An unusually “spooky” U.S. tour, initiated by the Israeli Consulate in Boston, recently brought the veteran Israeli musician Ellyott to five major American cities around Halloween, to celebrate the 100th anniversary of a silent vampire film.
Ellyott, a DJ, frontwoman of the band Pollyanna Frank and an LGBTQ+ leader, performed a new, daring score she wrote for the classic German film “Nosferatu,” which was hailed as the “holy grail” of silent films. Played live in conjunction with the film, the newly composed music invokes techno, art rock and classical music, using hand-controlled electronica and a re-wired guitar that blurs the lines between a screening and a live show.
Produced and directed by F.W. Murnau, Nosferatu debuted in Germany in 1922. Depicting life in a city burdened with a plague, and the tale of one woman’s bravery, Nosferatu could not be more relevant a century later, and it is still haunting audiences.
According to Ellyott, the film’s very existence is a miracle. When the heirs of Bram Stocker, author of Dracula, sued over the unauthorized and official adaptation of Stoker’s novel, a court ruling ordered all copies of the film to be destroyed.

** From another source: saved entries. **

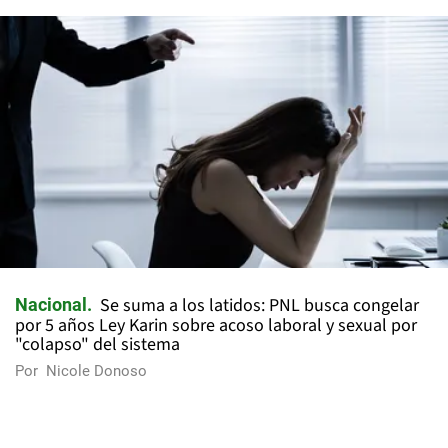
Se suma a los latidos: PNL busca congelar
Nacional
por 5 años Ley Karin sobre acoso laboral y sexual por
"colapso" del sistema
Por
Nicole Donoso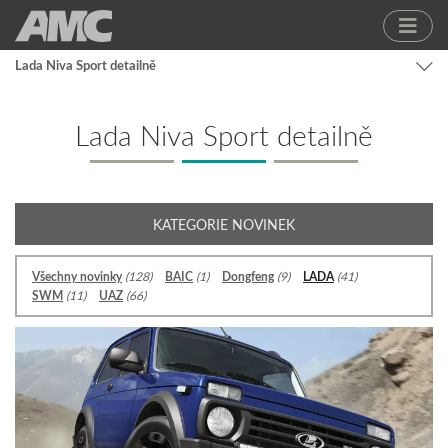
Lada Niva Sport detailně
Lada Niva Sport detailně
KATEGORIE NOVINEK
Všechny novinky
(128)
BAIC
(1)
Dongfeng
(9)
LADA
(41)
SWM
(11)
UAZ
(66)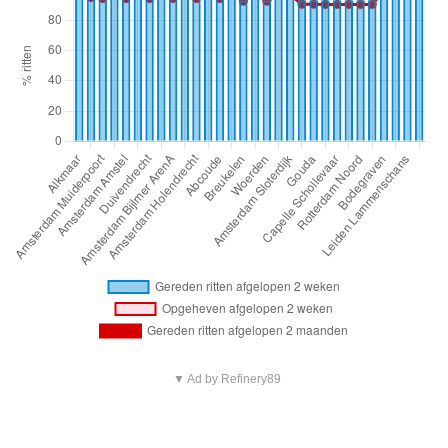
▼ Ad by Refinery89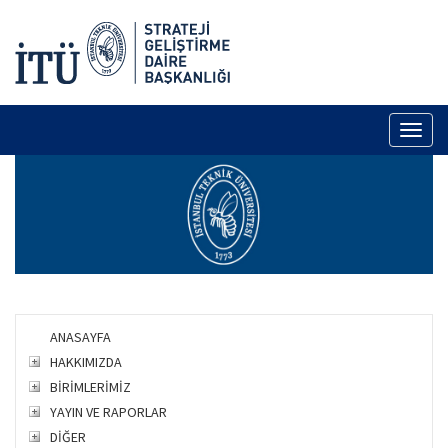
Toggl
naviga
ANASAYFA
HAKKIMIZDA
BİRİMLERİMİZ
YAYIN VE RAPORLAR
DİĞER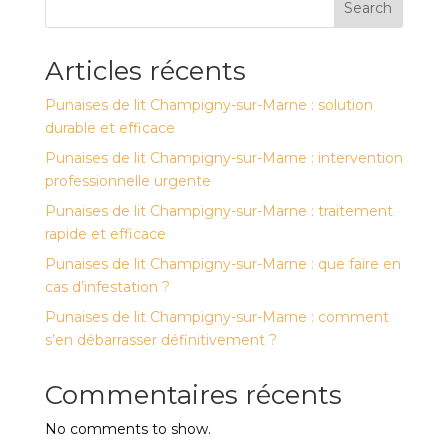
Search
Articles récents
Punaises de lit Champigny-sur-Marne : solution
durable et efficace
Punaises de lit Champigny-sur-Marne : intervention
professionnelle urgente
Punaises de lit Champigny-sur-Marne : traitement
rapide et efficace
Punaises de lit Champigny-sur-Marne : que faire en
cas d’infestation ?
Punaises de lit Champigny-sur-Marne : comment
s’en débarrasser définitivement ?
Commentaires récents
No comments to show.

One print of the film had already been distributed around the world, and this print was duplicated over the years and kept alive by a cult following.

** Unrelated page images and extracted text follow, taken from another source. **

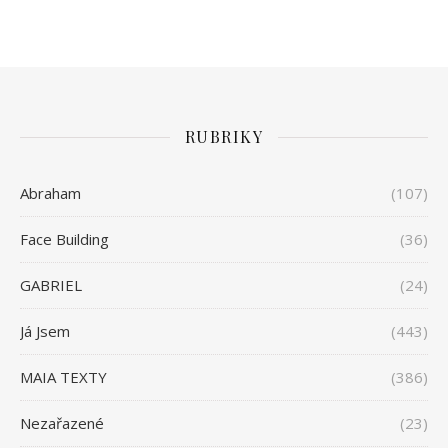
RUBRIKY
Abraham
(107)
Face Building
(36)
GABRIEL
(24)
Já Jsem
(443)
MAIA TEXTY
(386)
Nezařazené
(23)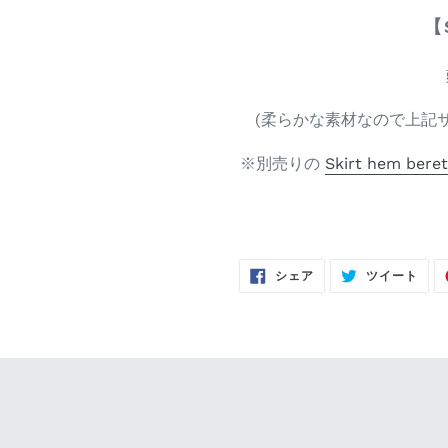
【
(柔らかな素材なので上記
※別売りの
Skirt hem beret
FACEBOOK
TWI
シェア
ツイート
で
に
シ
投
ェ
稿
ア
す
す
る
る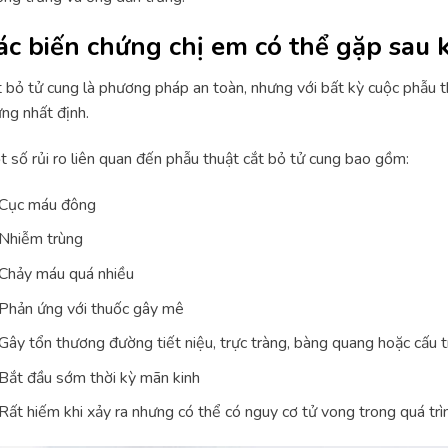
ác biến chứng chị em có thể gặp sau k
 bỏ tử cung là phương pháp an toàn, nhưng với bất kỳ cuộc phẫu t
ng nhất định.
 số rủi ro liên quan đến phẫu thuật cắt bỏ tử cung bao gồm:
Cục máu đông
Nhiễm trùng
Chảy máu quá nhiều
Phản ứng với thuốc gây mê
Gây tổn thương đường tiết niệu, trực tràng, bàng quang hoặc cấu t
Bắt đầu sớm thời kỳ mãn kinh
Rất hiếm khi xảy ra nhưng có thể có nguy cơ tử vong trong quá trì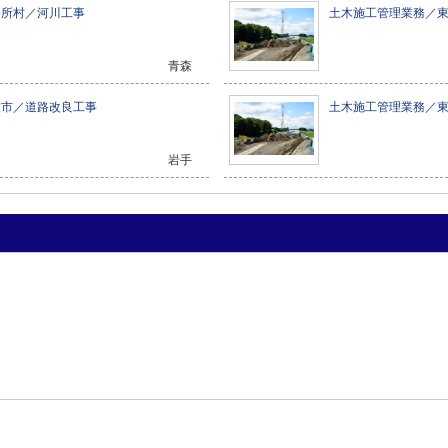
ヶ所村／河川工事
土木施工管理業務／
青森
古市／道路改良工事
土木施工管理業務／
岩手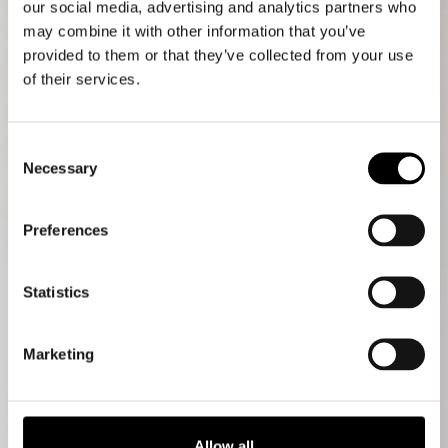
our social media, advertising and analytics partners who
may combine it with other information that you’ve
provided to them or that they’ve collected from your use
of their services.
Consent
Necessary
Selection
Preferences
Statistics
Marketing
Allow all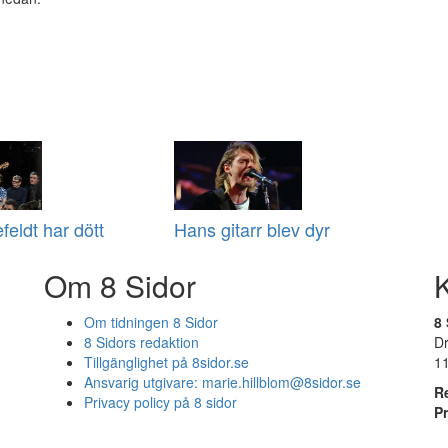
eldt har dött
Hans gitarr blev dyr
Om 8 Sidor
Om tidningen 8 Sidor
8 
8 Sidors redaktion
D
Tillgänglighet på 8sidor.se
1
Ansvarig utgivare:
marie.hillblom@8sidor.se
R
Privacy policy på 8 sidor
P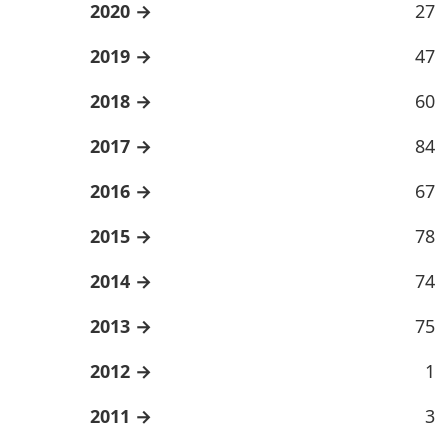
2020
27
2019
47
2018
60
2017
84
2016
67
2015
78
2014
74
2013
75
2012
1
2011
3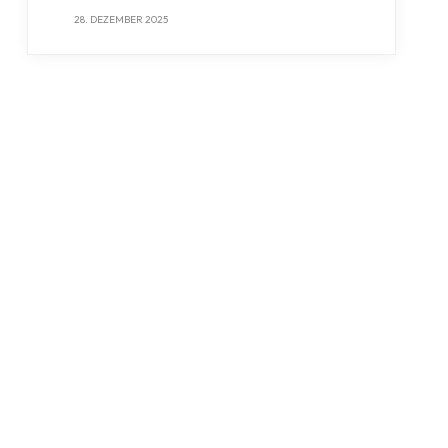
28. DEZEMBER 2025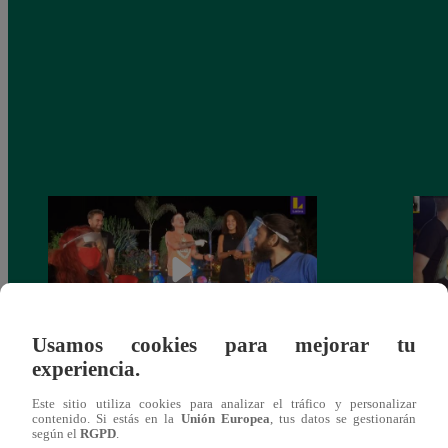
Usamos cookies para mejorar tu
experiencia.
Monique Pardo y Adriana Zubiate jugaron
Adria
Este sitio utiliza cookies para analizar el tráfico y personalizar
a la ‘Carta dulce’ en Noche de Patas
al ‘T
contenido. Si estás en la
Unión Europea
, tus datos se gestionarán
según el
RGPD
.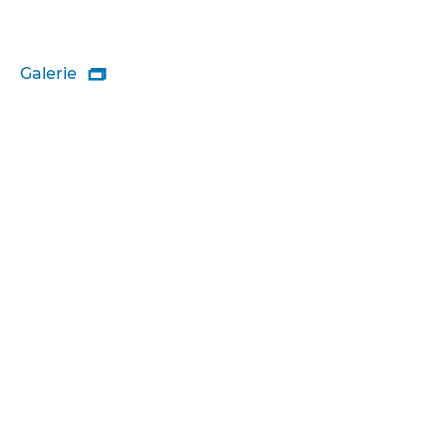
Galerie
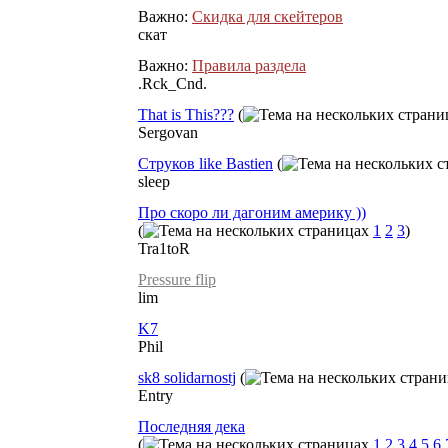
Важно:
Скидка для скейтеров
скат
Важно:
Правила раздела
.Rck_Cnd.
That is This???
(
Sergovan
Cтруков like Bastien
(
sleep
Про скоро ли дагоним америку ))
(
1
2
3
)
Tra1toR
Pressure flip
lim
K7
Phil
sk8 solidarnostj
(
Entry
Последняя дека
(
1
2
3
4
5
6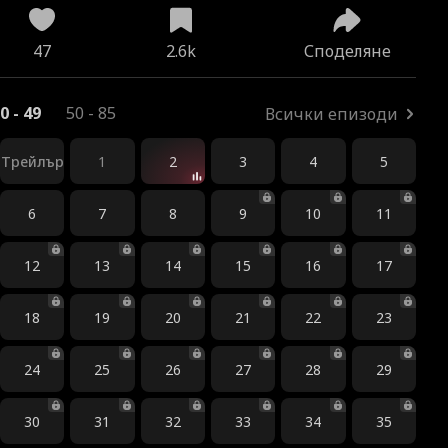
47
2.6k
Споделяне
0 - 49
50 - 85
Всички епизоди
Трейлър
1
2
3
4
5
6
7
8
9
10
11
12
13
14
15
16
17
18
19
20
21
22
23
24
25
26
27
28
29
30
31
32
33
34
35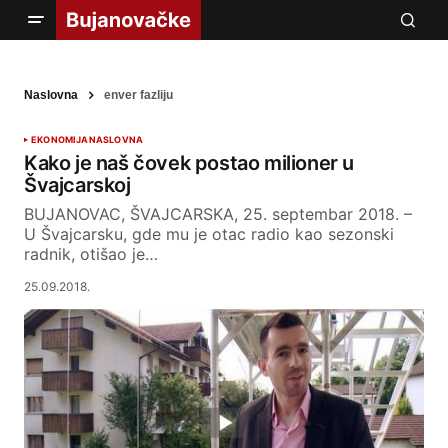
Naslovna
enver fazliju
EKONOMIJA
NASLOVNA
Kako je naš čovek postao milioner u
Švajcarskoj
BUJANOVAC, ŠVAJCARSKA, 25. septembar 2018. –
U Švajcarsku, gde mu je otac radio kao sezonski
radnik, otišao je…
25.09.2018.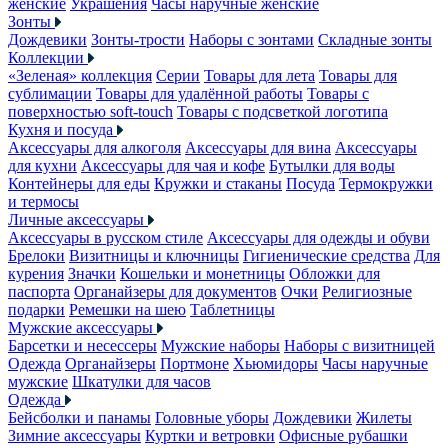
женские
Украшения
Часы наручные женские
Зонты
Дождевики
Зонты-трости
Наборы с зонтами
Складные зонты
Коллекции
«Зеленая» коллекция
Серии
Товары для лета
Товары для
сублимации
Товары для удалённой работы
Товары с
поверхностью soft-touch
Товары с подсветкой логотипа
Кухня и посуда
Аксессуары для алкоголя
Аксессуары для вина
Аксессуары
для кухни
Аксессуары для чая и кофе
Бутылки для воды
Контейнеры для еды
Кружки и стаканы
Посуда
Термокружки
и термосы
Личные аксессуары
Аксессуары в русском стиле
Аксессуары для одежды и обуви
Брелоки
Визитницы и ключницы
Гигиенические средства
Для
курения
Значки
Кошельки и монетницы
Обложки для
паспорта
Органайзеры для документов
Очки
Религиозные
подарки
Ремешки на шею
Таблетницы
Мужские аксессуары
Барсетки и несессеры
Мужские наборы
Наборы с визитницей
Одежда
Органайзеры
Портмоне
Хьюмидоры
Часы наручные
мужские
Шкатулки для часов
Одежда
Бейсболки и панамы
Головные уборы
Дождевики
Жилеты
Зимние аксессуары
Куртки и ветровки
Офисные рубашки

The tour was a collaboration between the Israeli and German Consulates General and Embassies in Boston, New York, Miami, Houston and Washington D.C., and several Goethe Institutes in the respective cities.

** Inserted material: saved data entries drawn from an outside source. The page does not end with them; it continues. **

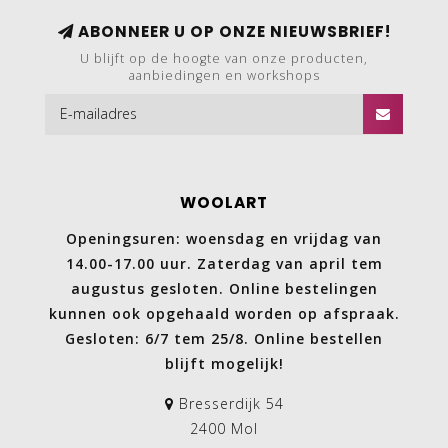
ABONNEER U OP ONZE NIEUWSBRIEF!
U blijft op de hoogte van onze producten,
aanbiedingen en workshops
WOOLART
Openingsuren: woensdag en vrijdag van
14.00-17.00 uur. Zaterdag van april tem
augustus gesloten. Online bestelingen
kunnen ook opgehaald worden op afspraak.
Gesloten: 6/7 tem 25/8. Online bestellen
blijft mogelijk!
Bresserdijk 54
2400 Mol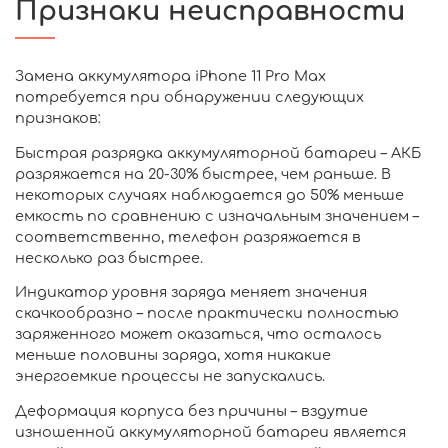
Признаки неисправности
Замена аккумулятора iPhone 11 Pro Max
потребуется при обнаружении следующих
признаков:
Быстрая разрядка аккумуляторной батареи – АКБ
разряжается на 20-30% быстрее, чем раньше. В
некоторых случаях наблюдается до 50% меньше
емкость по сравнению с изначальным значением –
соответственно, телефон разряжается в
несколько раз быстрее.
Индикатор уровня заряда меняет значения
скачкообразно – после практически полностью
заряженного может оказаться, что осталось
меньше половины заряда, хотя никакие
энергоемкие процессы не запускались.
Деформация корпуса без причины – вздутие
изношенной аккумуляторной батареи является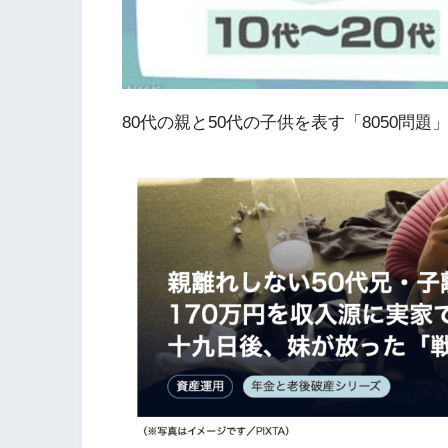
80代の親と50代の子供を表す「8050問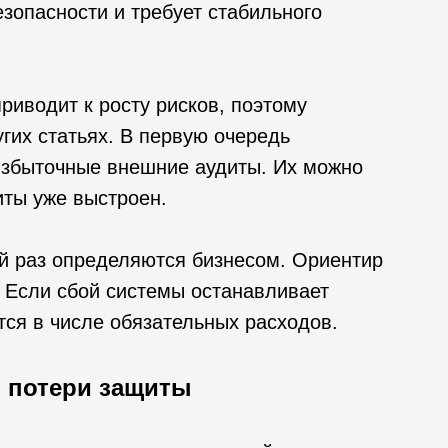
зопасности и требует стабильного
риводит к росту рисков, поэтому
гих статьях. В первую очередь
избыточные внешние аудиты. Их можно
иты уже выстроен.
й раз определяются бизнесом. Ориентир
. Если сбой системы останавливает
тся в числе обязательных расходов.
з потери защиты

Ambassador Meron Reuben, Consul General of Israel to New England, greeted Ellyott before her sold-out show at Boston’s Goethe-Institut: “I am delighted to open this unique event – a screening of a 20th-century classic German film, accompanied by an experimental 21st-century music by an Israeli artist with a London past, at a majestic Back Bay building from the 19th century.”
Ellyott began in the late 80s as leader of the Tel Aviv band Pollyanna Frank, notorious for its satirical lyrics and genre-defying music. A strong, clear voice for equality and justice, she was the first musician to come out as gay in Israel in 1989. Her collaborations over the years have included Marianne Faithfull, Dana International and Ori Gersht. She began composing for film and TV in 2005, most recently for the documentary series “The Elected,” which explores women’s political representation in Israel.